Il nuoto paralimpico ha il suo Phelps ed è Italiano. Si chiama Simone Barlaam e compirà 20 anni il prossimo 12 luglio. Ha vinto 7 titoli mondiali e detiene il record del mondo nei 50, nei 100 stile libero e nei 100 dorso della categoria S9.

Nelle categorie del nuoto paralimpico la lettera S indica “stroke” (ovvero stile libero, farfalla e dorso) e la lettera 9 idenfifica i nuotatori con grave debolezza a una gamba, quelli amputati a una gamba o quelli con lievissimi problemi di coordinazione.

Simone Barlaam è nato con una malformazione al femore, peggiorata da una frattura in utero dovuta a una manovra per cambiare la posizione al feto ed evitare il parto cesareo.

“Penso al bambino che camminava con difficoltà e a ogni passo rischiava di rompersi tutte le ossa della gamba” ha detto recentemente Simone durante un’intervista.
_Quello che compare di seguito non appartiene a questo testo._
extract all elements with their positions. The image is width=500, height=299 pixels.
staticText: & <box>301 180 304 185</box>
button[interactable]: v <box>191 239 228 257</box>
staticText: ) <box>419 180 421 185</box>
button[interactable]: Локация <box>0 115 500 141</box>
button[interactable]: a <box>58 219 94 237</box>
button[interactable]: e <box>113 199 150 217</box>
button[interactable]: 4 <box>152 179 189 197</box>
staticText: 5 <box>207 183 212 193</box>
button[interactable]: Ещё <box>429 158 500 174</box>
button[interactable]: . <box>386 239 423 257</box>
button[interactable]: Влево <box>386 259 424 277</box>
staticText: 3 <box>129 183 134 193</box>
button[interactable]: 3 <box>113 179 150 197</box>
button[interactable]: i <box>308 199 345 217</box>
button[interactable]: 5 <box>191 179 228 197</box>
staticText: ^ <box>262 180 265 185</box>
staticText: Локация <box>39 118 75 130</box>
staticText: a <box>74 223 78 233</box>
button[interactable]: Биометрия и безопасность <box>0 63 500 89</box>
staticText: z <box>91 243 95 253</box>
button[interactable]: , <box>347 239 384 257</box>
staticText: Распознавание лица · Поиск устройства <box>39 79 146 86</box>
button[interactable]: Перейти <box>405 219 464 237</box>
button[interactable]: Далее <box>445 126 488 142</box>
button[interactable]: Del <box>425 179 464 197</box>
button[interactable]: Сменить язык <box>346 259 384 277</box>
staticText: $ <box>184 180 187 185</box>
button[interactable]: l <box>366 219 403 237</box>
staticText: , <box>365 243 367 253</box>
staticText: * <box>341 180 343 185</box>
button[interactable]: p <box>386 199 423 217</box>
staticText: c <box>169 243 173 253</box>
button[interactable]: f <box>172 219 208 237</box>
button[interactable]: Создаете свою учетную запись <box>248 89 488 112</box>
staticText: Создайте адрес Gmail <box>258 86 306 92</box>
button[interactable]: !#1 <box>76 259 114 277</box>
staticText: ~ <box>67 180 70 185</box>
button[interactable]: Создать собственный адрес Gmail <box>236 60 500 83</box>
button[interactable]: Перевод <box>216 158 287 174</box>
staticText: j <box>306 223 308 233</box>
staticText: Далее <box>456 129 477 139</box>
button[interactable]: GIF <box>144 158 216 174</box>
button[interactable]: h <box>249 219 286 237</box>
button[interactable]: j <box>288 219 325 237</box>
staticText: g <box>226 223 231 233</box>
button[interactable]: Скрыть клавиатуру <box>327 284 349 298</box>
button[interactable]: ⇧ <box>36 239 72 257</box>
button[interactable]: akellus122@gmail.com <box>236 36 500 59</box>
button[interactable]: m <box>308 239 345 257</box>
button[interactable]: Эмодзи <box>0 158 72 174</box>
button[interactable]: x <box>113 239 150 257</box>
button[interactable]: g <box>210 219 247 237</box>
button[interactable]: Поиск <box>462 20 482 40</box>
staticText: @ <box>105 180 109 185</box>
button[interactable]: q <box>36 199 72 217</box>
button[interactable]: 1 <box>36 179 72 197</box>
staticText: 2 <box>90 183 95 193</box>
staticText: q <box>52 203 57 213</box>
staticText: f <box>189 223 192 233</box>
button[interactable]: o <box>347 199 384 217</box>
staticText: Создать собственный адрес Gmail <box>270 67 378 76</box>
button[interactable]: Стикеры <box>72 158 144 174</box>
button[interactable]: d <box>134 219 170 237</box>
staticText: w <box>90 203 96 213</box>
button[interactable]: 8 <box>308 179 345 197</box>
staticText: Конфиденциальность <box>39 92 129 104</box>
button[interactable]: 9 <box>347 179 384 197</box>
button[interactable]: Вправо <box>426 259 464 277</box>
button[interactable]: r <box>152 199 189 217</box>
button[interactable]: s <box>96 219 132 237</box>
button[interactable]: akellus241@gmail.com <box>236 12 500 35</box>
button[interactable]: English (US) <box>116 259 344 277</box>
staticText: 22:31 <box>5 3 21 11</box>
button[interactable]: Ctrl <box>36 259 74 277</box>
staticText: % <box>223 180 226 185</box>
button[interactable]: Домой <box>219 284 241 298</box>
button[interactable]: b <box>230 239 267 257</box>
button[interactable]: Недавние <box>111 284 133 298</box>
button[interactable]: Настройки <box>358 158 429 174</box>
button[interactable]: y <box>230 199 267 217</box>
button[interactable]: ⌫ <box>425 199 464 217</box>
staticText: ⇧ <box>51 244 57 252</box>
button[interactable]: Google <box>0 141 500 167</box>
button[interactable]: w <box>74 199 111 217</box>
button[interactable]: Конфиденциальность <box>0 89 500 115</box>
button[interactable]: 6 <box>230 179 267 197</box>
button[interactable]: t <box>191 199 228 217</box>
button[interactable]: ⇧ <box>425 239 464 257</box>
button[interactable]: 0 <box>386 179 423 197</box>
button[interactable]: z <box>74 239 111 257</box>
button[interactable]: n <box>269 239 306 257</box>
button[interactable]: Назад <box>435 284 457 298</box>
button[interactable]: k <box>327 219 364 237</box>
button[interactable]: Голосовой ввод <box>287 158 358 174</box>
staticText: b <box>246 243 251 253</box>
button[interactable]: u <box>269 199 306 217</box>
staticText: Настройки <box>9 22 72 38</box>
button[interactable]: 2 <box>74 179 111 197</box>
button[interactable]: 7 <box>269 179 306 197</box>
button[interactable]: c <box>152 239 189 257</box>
Simone Barlaam deve il cognome inusuale a un lontano avo di origine greco bizantina. La sua è una famiglia di sportivi. Il nonno materno praticava lo sci di fondo, il padre si sta preparando per partecipare al suo quinto Ironman.
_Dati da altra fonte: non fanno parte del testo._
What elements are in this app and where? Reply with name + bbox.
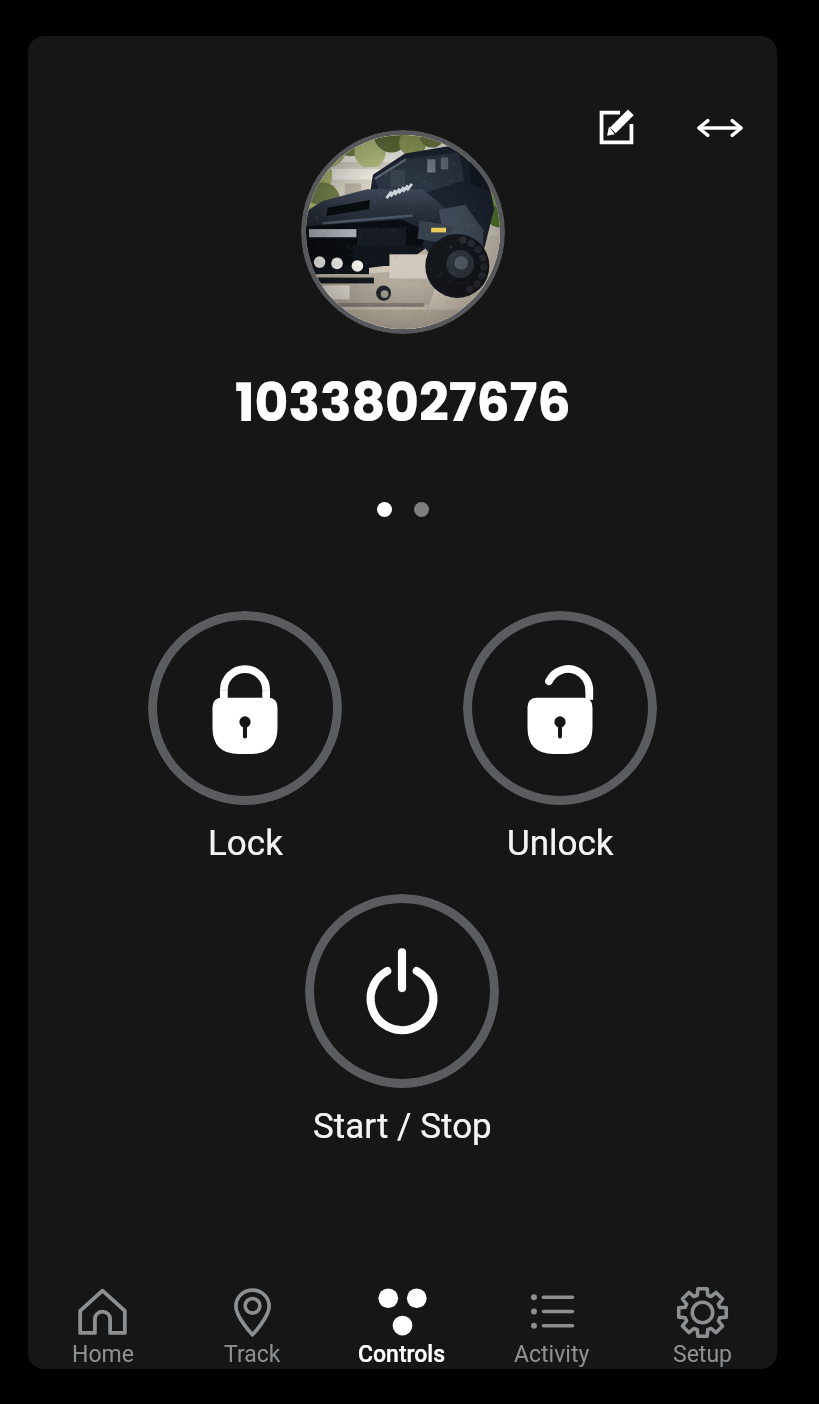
button[interactable]: Expand xyxy=(691,99,749,157)
staticText: Unlock xyxy=(507,823,614,864)
staticText: Lock xyxy=(208,823,283,864)
button[interactable]: Vehicle photo xyxy=(301,130,505,334)
staticText: Home xyxy=(72,1341,134,1368)
staticText: Activity xyxy=(514,1341,590,1368)
staticText: Controls xyxy=(358,1341,446,1368)
button[interactable]: Page 2 xyxy=(414,502,429,517)
button[interactable]: Lock xyxy=(148,611,342,805)
button[interactable]: Track xyxy=(177,1280,327,1369)
button[interactable]: Unlock xyxy=(463,611,657,805)
button[interactable]: Home xyxy=(28,1280,177,1369)
button[interactable]: Activity xyxy=(477,1280,627,1369)
button[interactable]: Page 1 xyxy=(377,502,392,517)
button[interactable]: Setup xyxy=(627,1280,777,1369)
button[interactable]: Edit vehicle xyxy=(587,98,645,156)
staticText: Track xyxy=(224,1341,281,1368)
button[interactable]: Start or stop engine xyxy=(305,894,499,1088)
button[interactable]: Controls xyxy=(327,1280,477,1369)
staticText: Setup xyxy=(673,1341,732,1368)
staticText: 10338027676 xyxy=(235,366,571,439)
staticText: Start / Stop xyxy=(313,1106,492,1147)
Lo paragonano a Phelps per la sua impressionante apertura alare, che arriva a 2.07 metri.
Barlaam ritiene il paragone un onore, ma non è del tutto convinto che sia corretto differenziale gli atleti paralimpici.
“In Australia, più in generale nel mondo anglosassone, gli eventi paralimpici sono seguiti con la stessa attenzione di quelli dei normodotati…in Italia prevale ancora l’aspetto pietoso e solo in un secondo tempo si pensa al risultato”.